Aktivitas simpatetik yang ditingkatkan ke pembuluh kutaneus menghasilkan penghematan
panas vasokonstriksi untuk merespon suhu dingin, sedangkan penurunan aktivitas simpatetik
menghasilkan kehilangan panas vasodilatasi pembuluh darah kulit sebagai respon terhadap
suhu panas (Soewolo dkk, 2005: 287-288).
Bila benda dingin ditempelkan langsung pada kulit, pembuluh darah makin
berkontraksi sampai suhu 15oC. Saat titik mencapai derajat konstriksi maksimum pembuluh
darah mulai berdilatasi. Dilatisi ini disebabkan oleh efek langsung pendinginan setempat
terhadap pembuluh itu sendiri. Mekanisme kontraksi dingin membuat hambatan impuls saraf
datang ke pembuluh tersebut pada suhu mendekati suhu 0oC sehingga pembuluh darah
mencapai vasodilatasi maksimum. Hal ini dapat mencegah pembekuan bagian tubuh yang
terkena terutama tangan dan telinga (Syaifuddin, 2009: 324).
Suhu tubuh dipengaruhi oleh berbagai faktor, yaitu:
1.    Exercise: semakin beratnya exercise maka suhunya akan meningkat 15x, sedangkan pada
atlet dapat meningkat menjadi 20 x dari basal rate-nya.
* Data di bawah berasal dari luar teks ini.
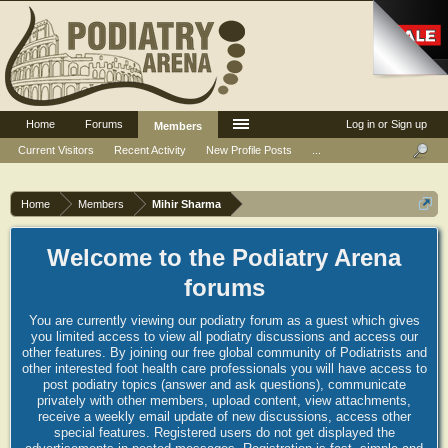
Home
Forums
Log in or Sign up
Members
Current Visitors
Recent Activity
New Profile Posts
...
Home
Members
Mihir Sharma
Welcome to the Podiatry Arena
forums
You are currently viewing our podiatry forum as a guest which gives
you limited access to view all podiatry discussions and access our
other features. By joining our free global community of Podiatrists and
other interested foot health care professionals you will have access to
post podiatry topics (answer and ask questions), communicate
privately with other members, upload content, view attachments,
receive a weekly email update of new discussions, access other
special features. Registered users do not get displayed the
2.    Hormon: Thyroid (Thyroxine dan Triiodothyronine) adalah pengatur pengatur utama basal
metabolisme rate. Hormon lain adalah testoteron, insulin, dan hormon pertumbuhan dapat
meningkatkan metabolisme rate 5-15%.
3.    Sistem syaraf: selama exercise atau situasi penuh stress, bagian simpatis dari system syaraf
otonom terstimulasi. Neuron-neuron postganglionik melepaskan norepinephrine (NE) dan
juga merangsang pelepasan hormon epinephrine dan norephinephrine (NE) oleh medulla
adrenal sehingga meningkatkan metabolisme rate dari sel tubuh.
4.    Suhu tubuh: meningkatnya suhu tubuh dapat meningkatkan metabolisme rate, setiap
peningkatan 1 % suhu tubuh inti akan meningkatkan kecepatan reaksi biokimia 10 %.
5.    Asupan makanan: makanan dapat meningkatkan 10 – 20 % metabolisme rate terutama intake
tinggi protein.
6.    Berbagai macam factor seperti: gender, iklim dan status malnutrisi (Sunardi, 2008).